It's sorority rush season, and a viral rash of TikToks from University of Alabama students has people talking about how much Greek life costs today — and where all the money goes.
The internet became obsessed last week with Bama RushTok, a trend where potential new members, or PNMs, showed off their outfits of the day, or OOTDs, on seemingly everyone's for you pages, or FYPs. You didn't have to scroll far to find a group of well-dressed women listing off brands quickly (and eventually, hoarsely) as they twirled for the camera in cluttered dorm rooms. (Alabama has one of the biggest and most active Greek communities in the nation, with over 10,000 students participating.)
Though rush in Tuscaloosa wrapped up Sunday with Bid Day — some 2,300 students were ultimately selected by 17 sororities, according to AL.com — the effects of Bama RushTok are sure to stick around. Bama RushTok not only exposed a Southern school's subculture to TikTok's 850 million mainstream users but also inspired a ton of curiosity about the money behind it all.
How much does it cost to be in a sorority?
Well, that answer varies by college and house. At the University of Alabama, the average new member fees run between $4,170 and $4,978 per semester. Members who live in the sorority house typically pay between $7,465 and $9,445.
But Greek life isn't that pricey everywhere. At the University of Georgia, new member dues hover around $1,800 for the fall semester, while people who live in the house can expect to spend about $4,300.
"All sororities are willing to work with their members on an individual basis to create payment plans if necessary," Georgia's Greek Life website says.
Next question: Where's that money going? According to The Sorority Life, a website associated with the National Panhellenic Conference, it's generally used to pay dues to the parent organizations, host social events, cover insurance, provide educational resources and finance house upkeep.
The money adds up fast, as Alabama alumna Christy Sasso pointed out in a TikTok that's been viewed 1 million times.
"I haven't seen anyone talk about who manages this money. Because if you do some quick math, the dues for the year when I was there were just under $6,000. There's over 400 girls in the sorority, like 420 — that's $2.5 million. A year," she says.
Who manages a sorority or fraternity's money?
Sasso's got an answer for that, too.
"You would assume some adult handles all this. But that's where you're wrong. When I was 19 years old, I was given access to several bank accounts with millions of dollars in them," she says, laughing. "I'm 19 years old with, like, $200 in my bank account, and I am paying the utility bills, hiring caterers, collecting W-9s for our vendors."

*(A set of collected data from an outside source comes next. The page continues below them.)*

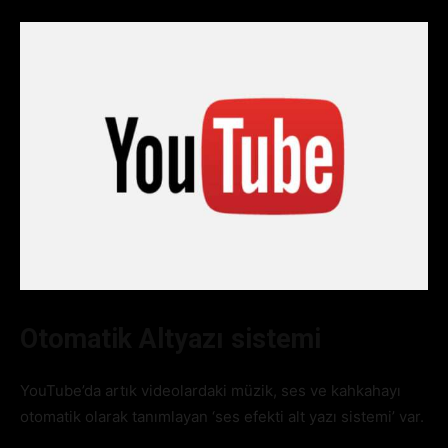
Otomatik Altyazı sistemi
YouTube’da artık videolardaki müzik, ses ve kahkahayı
otomatik olarak tanımlayan ‘ses efekti alt yazı sistemi’ var.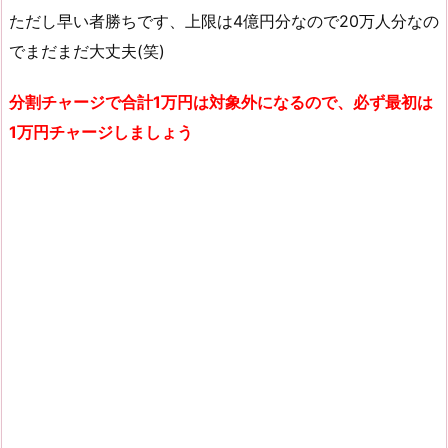
ただし早い者勝ちです、上限は4億円分なので20万人分なの
でまだまだ大丈夫(笑)
分割チャージで合計1万円は対象外になるので、必ず最初は
1万円チャージしましょう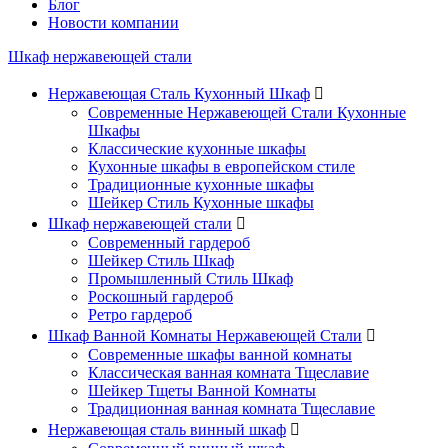
Блог
Новости компании
Шкаф нержавеющей стали
Нержавеющая Сталь Кухонный Шкаф

Современные Нержавеющей Стали Кухонные
Шкафы
Классические кухонные шкафы
Кухонные шкафы в европейском стиле
Традиционные кухонные шкафы
Шейкер Стиль Кухонные шкафы
Шкаф нержавеющей стали

Современный гардероб
Шейкер Стиль Шкаф
Промышленный Стиль Шкаф
Роскошный гардероб
Ретро гардероб
Шкаф Ванной Комнаты Нержавеющей Стали

Современные шкафы ванной комнаты
Классическая ванная комната Тщеславие
Шейкер Тщеты Ванной Комнаты
Традиционная ванная комната Тщеславие
Нержавеющая сталь винный шкаф
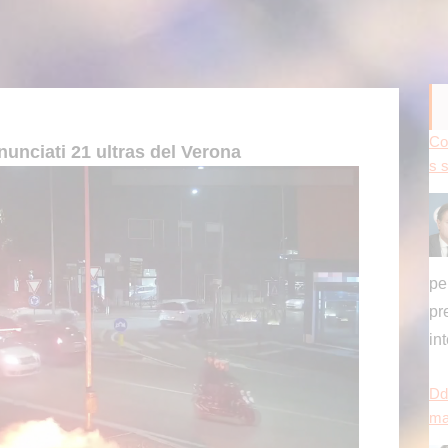
Co
s 
nunciati 21 ultras del Verona
pe
pr
in
Dd
ma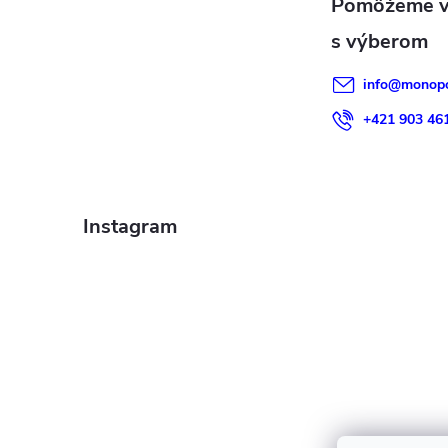
t
i
info
@
monopo
e
+421 903 46
Instagram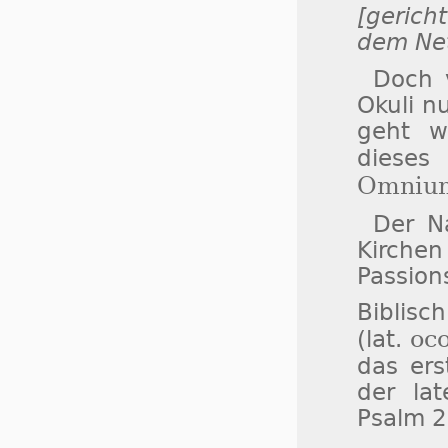
[gerich
dem Net
Doch 
Okuli nu
geht w
diese
Omniu
Der N
Kirche
Passions
Biblisc
oc
(lat.
das er
der lat
Psalm 2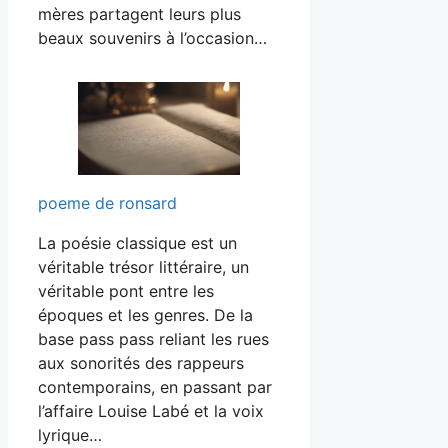
mères partagent leurs plus
beaux souvenirs à l’occasion…
poeme de ronsard
La poésie classique est un
véritable trésor littéraire, un
véritable pont entre les
époques et les genres. De la
base pass pass reliant les rues
aux sonorités des rappeurs
contemporains, en passant par
l’affaire Louise Labé et la voix
lyrique…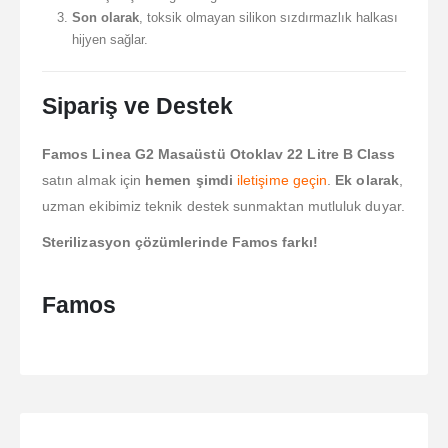
Son olarak
, toksik olmayan silikon sızdırmazlık halkası
hijyen sağlar.
Sipariş ve Destek
Famos Linea G2 Masaüstü Otoklav 22 Litre B Class
satın almak için
hemen şimdi
iletişime geçin
.
Ek olarak
,
uzman ekibimiz teknik destek sunmaktan mutluluk duyar.
Sterilizasyon çözümlerinde Famos farkı!
Famos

She goes on to say there was alumni supervision and a checks-and-balances system that required multiple people to sign off on expenditures, but she still had a lot of financial freedom. ("We would throw an $80,000 party on a Tuesday," Sasso adds.)
Her experience isn't unique.
Sororities often have treasurers, or vice presidents of finance, on their executive boards. OmegaFi — a firm that helps sorority and fraternity chapters, "house corporations, HQs and foundations increase revenue, reduce fraud, save time and manage their operations" — says their duties include creating budgets, present financial reports, reimbursing members, sharing personal finance knowledge, meeting long-term funding goals and maintaining paper trails. The role is so serious that VPs of finance often list their stints managing sorority or fraternity money as jobs on LinkedIn.

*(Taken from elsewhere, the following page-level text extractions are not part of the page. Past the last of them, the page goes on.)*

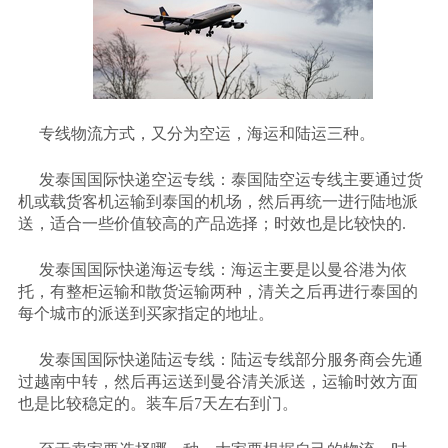
专线物流方式，又分为空运，海运和陆运三种。
发泰国国际快递空运专线：泰国陆空运专线主要通过货
机或载货客机运输到泰国的机场，然后再统一进行陆地派
送，适合一些价值较高的产品选择；时效也是比较快的
.
发泰国国际快递海运专线：海运主要是以曼谷港为依
托，有整柜运输和散货运输两种，清关之后再进行泰国的
每个城市的派送到买家指定的地址。
发泰国国际快递陆运专线：陆运专线部分服务商会先通
过越南中转，然后再运送到曼谷清关派送，运输时效方面
也是比较稳定的。装车后
7天左右到门。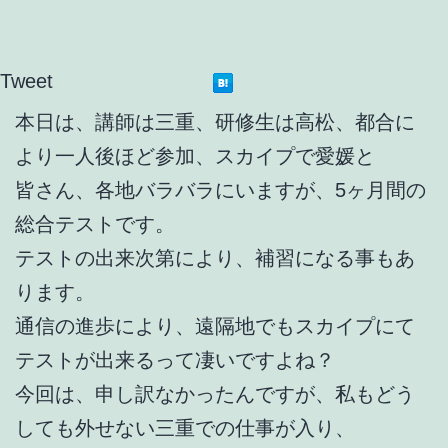
Tweet
本日は、講師は三重、研修生は高松、都合に
より一人後ほど参加、スカイプで愛媛と
皆さん、各地バラバラにいますが、5ヶ月間の
総合テストです。
テストの出来次第により、補習になる事もあ
ります。
通信の進歩により、遠隔地でもスカイプにて
テストが出来るって凄いですよね？
今回は、申し訳なかったんですが、私もどう
しても外せない三重での仕事が入り、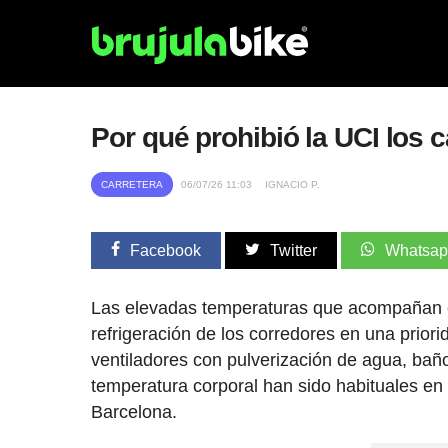
Por qué prohibió la UCI los c
CARRETERA
06/07/26 11:03
IGNACIO P.
Facebook
Twitter
Whatsa
Las elevadas temperaturas que acompañan el 
refrigeración de los corredores en una prior
ventiladores con pulverización de agua, baño
temperatura corporal han sido habituales en 
Barcelona.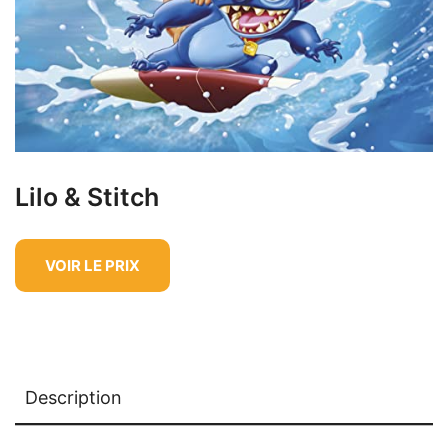
Lilo & Stitch
VOIR LE PRIX
Description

And, yes, these responsibilities and charges are all in addition to the traditional time and costs associated with going to college. Tuition and fees average out to $9,410 yearly for in-state students at four-year public colleges.
Greek life has come under fire in recent years for enabling hazing, campus sexual assault, racism and elitism. But from a purely financial perspective, participation can have real-world perks. A 2014 Gallup survey found fraternity and sorority alumni were more engaged in the workplace than non-members. They also were more likely to say they were financially thriving in their careers.
So in addition to having deep pockets, the women on Bama RushTok may also have the right idea.